A new World Bank president is needed to fight poverty. The winning candidate will address the pandemic’s human development challenge. Climate-change doubters and non-Americans should not apply.
The US has apparently chosen a candidate to lead one of the two Bretton Woods committees established in 1944. Rajiv Shah, who ran USAID and the Rockefeller Foundation, is the frontrunner to succeed David Malpass.
The White House appointing the president of such an important organization is a terrible anachronism. Since the Bank and the International Monetary Fund were founded at the end of World War II, it has been the case. The Europeans chose the IMF managing director while the Americans got the Bank.
Throughout the last 80 years, emerging and developing nations have grown their economic share. Beijing, New Delhi, Brasília, and other cities resent advanced countries’ control over the IMF and World Bank. With Malpass’s resignation, a push to nominate Barbados’ prime minister Mia Mottley as the developing world’s nominee has been discussed.
Mottley would give the World Bank direction. The Bridgetown Initiative, which she led, called for automatic debt forgiveness for nations hit by pandemics or natural catastrophes, $1tn in climate resilience funding from development institutions (including the World Bank), and a new way to channel private sector investment into climate mitigation.
The Bank needs to punch harder than under Malpass. The World Bank’s cautious lending approach will not meet 2030 UN sustainable development targets. Multilateral development banks could lend hundreds of billions more with a less conservative strategy, according to a G20 research.
Malpass jumped first. Joseph Biden would have denied him a second term because Trump chose him. He was also considered a climate-change sceptic or indifferent to the issue. Biden thinks his departure will let the Bank focus on climate finance for poor countries.
This may please underdeveloped nations. It alarms them for two reasons. First, the Bank may stray from its development mission. The developing world wants climate mitigation and adaptation funding, but not at the expense of energy, transit, schools, and hospitals.
The second reason poorer countries are worried about the World Bank becoming a World Climate Bank is its poor track record. Why would the World Bank finance our green transition better than it did our poverty reduction?
Good question. The World Bank is focused on climate change, but it also helps developing nations boost their economies, increase resilience against pandemics, reduce inequality, and reduce debt. If the climate catastrophe overshadows other issues, the multilateral system will disintegrate and impoverished nations will be encouraged to borrow from China’s counterpart to the World Bank, the Asian Infrastructure and Investment Bank.

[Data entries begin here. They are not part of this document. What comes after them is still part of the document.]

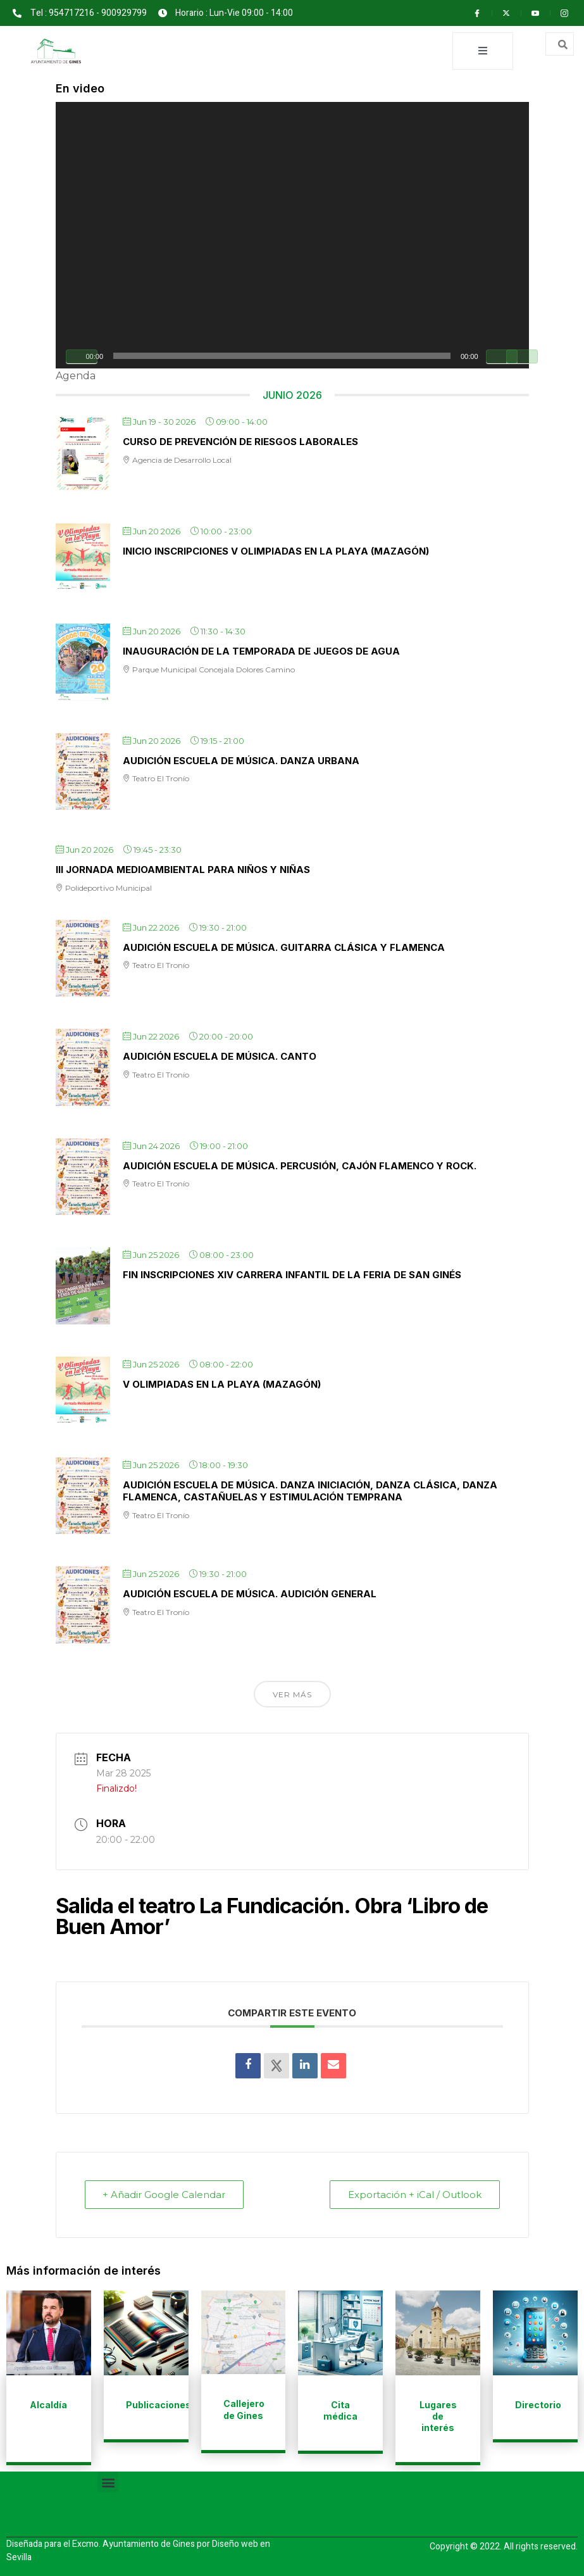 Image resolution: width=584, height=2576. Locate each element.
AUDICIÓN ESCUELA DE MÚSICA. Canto (219, 1056)
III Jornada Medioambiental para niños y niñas (183, 869)
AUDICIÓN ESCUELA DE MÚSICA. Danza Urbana (241, 760)
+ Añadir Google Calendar (164, 2194)
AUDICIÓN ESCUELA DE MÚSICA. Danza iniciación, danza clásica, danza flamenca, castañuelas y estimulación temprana (310, 1490)
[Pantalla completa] (522, 356)
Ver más (292, 1694)
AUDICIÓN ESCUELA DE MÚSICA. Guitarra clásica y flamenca (284, 947)
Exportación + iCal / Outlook (414, 2194)
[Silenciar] (502, 356)
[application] (292, 234)
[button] (107, 2481)
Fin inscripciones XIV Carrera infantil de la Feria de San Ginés (292, 1274)
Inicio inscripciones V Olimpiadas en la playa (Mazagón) (276, 550)
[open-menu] (482, 50)
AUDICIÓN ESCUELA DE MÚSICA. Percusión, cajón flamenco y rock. (299, 1165)
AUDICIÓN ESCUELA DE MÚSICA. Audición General (249, 1593)
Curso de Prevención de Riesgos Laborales (240, 441)
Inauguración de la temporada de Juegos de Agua (261, 650)
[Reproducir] (81, 356)
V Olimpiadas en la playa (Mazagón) (222, 1384) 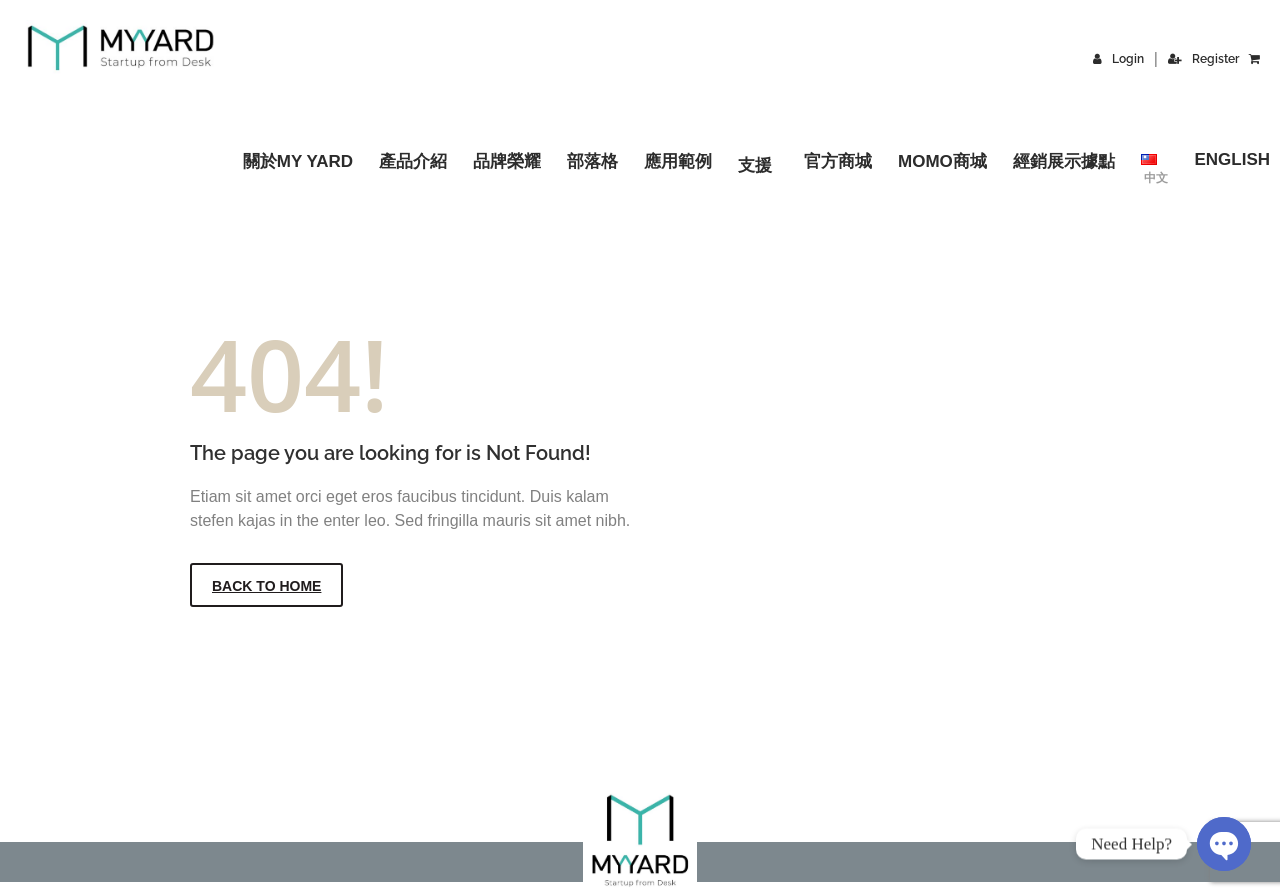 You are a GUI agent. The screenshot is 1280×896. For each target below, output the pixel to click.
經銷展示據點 (1064, 161)
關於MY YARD (298, 161)
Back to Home (266, 586)
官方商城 (838, 161)
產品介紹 (413, 161)
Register (1203, 59)
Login (1118, 59)
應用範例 (678, 161)
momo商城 (942, 161)
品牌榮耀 (507, 161)
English (1232, 159)
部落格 (592, 161) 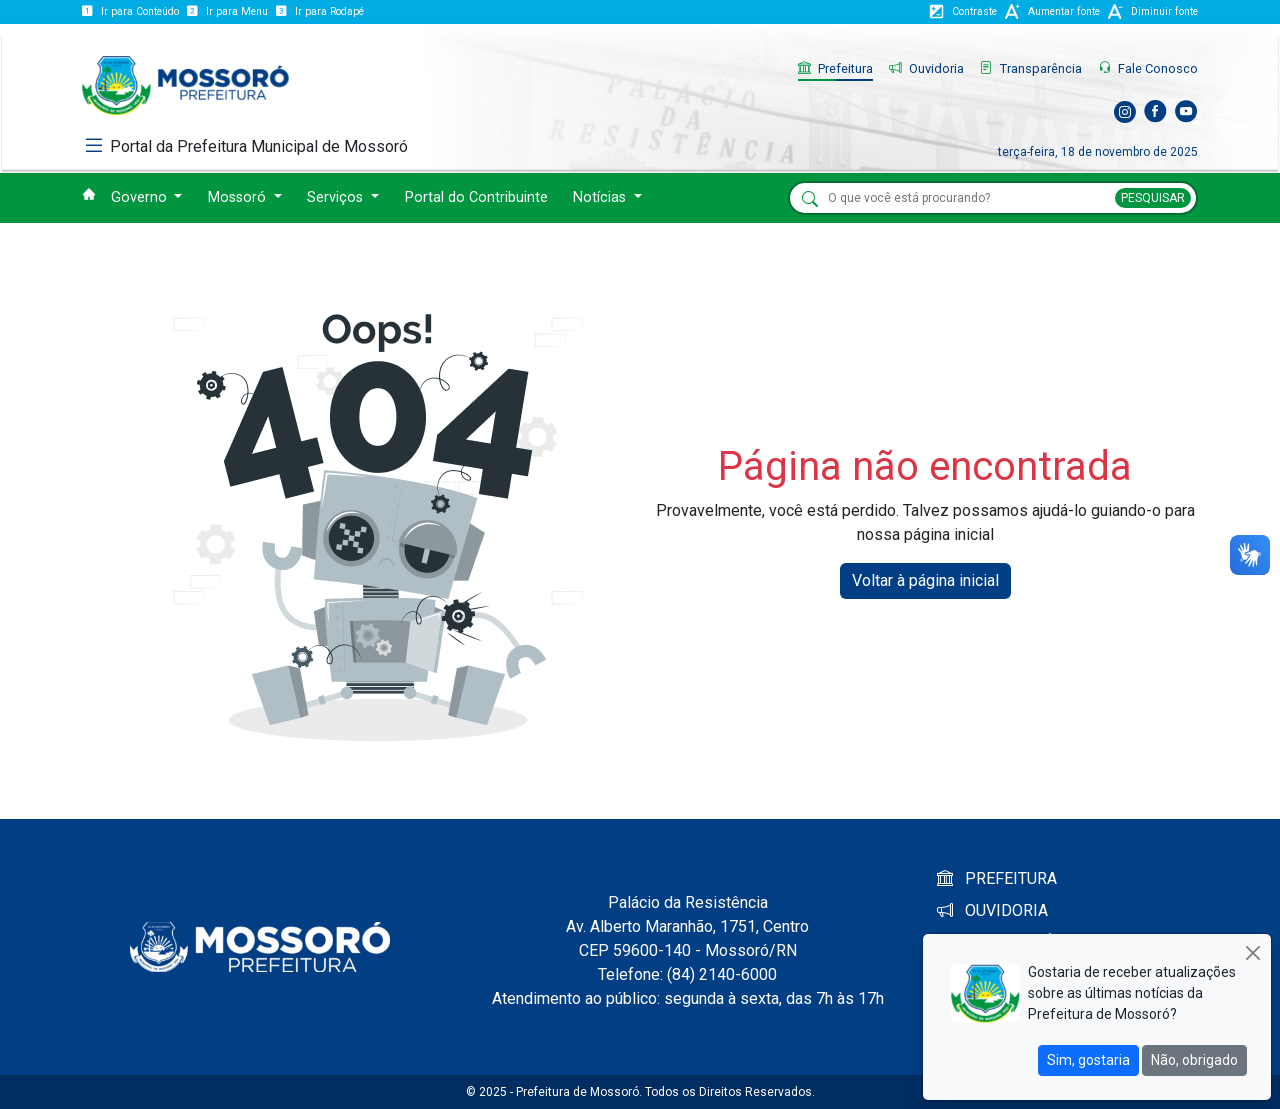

Malpass wasn’t the disaster some predicted when Trump picked him, but he didn’t do anything. After James Wolfensohn (1995-2005), no president has made much of an impact. It’s time to reconsider the Bank’s operations and international organizations’ viability.
Appointing a development-minded banker is the immediate priority. The White House will get its candidate, but Biden must choose wisely. The epidemic delayed anti-poverty efforts by years. The World Bank president must address rising inequality and debt.
Bretton Woods needs a major makeover. The World Bank is handling climate finance because there is no other option.
In an ideal scenario, a new multilateral bank for climate finance and energy transition would replace the insufficient sovereign debt structure with an international debt authority.
Developed countries reject new multilateral organizations, but they must realize that 1940s institutions cannot solve 2020s concerns. Fighting climate change includes fighting global poverty. That demands new organizations, methods, and urgency.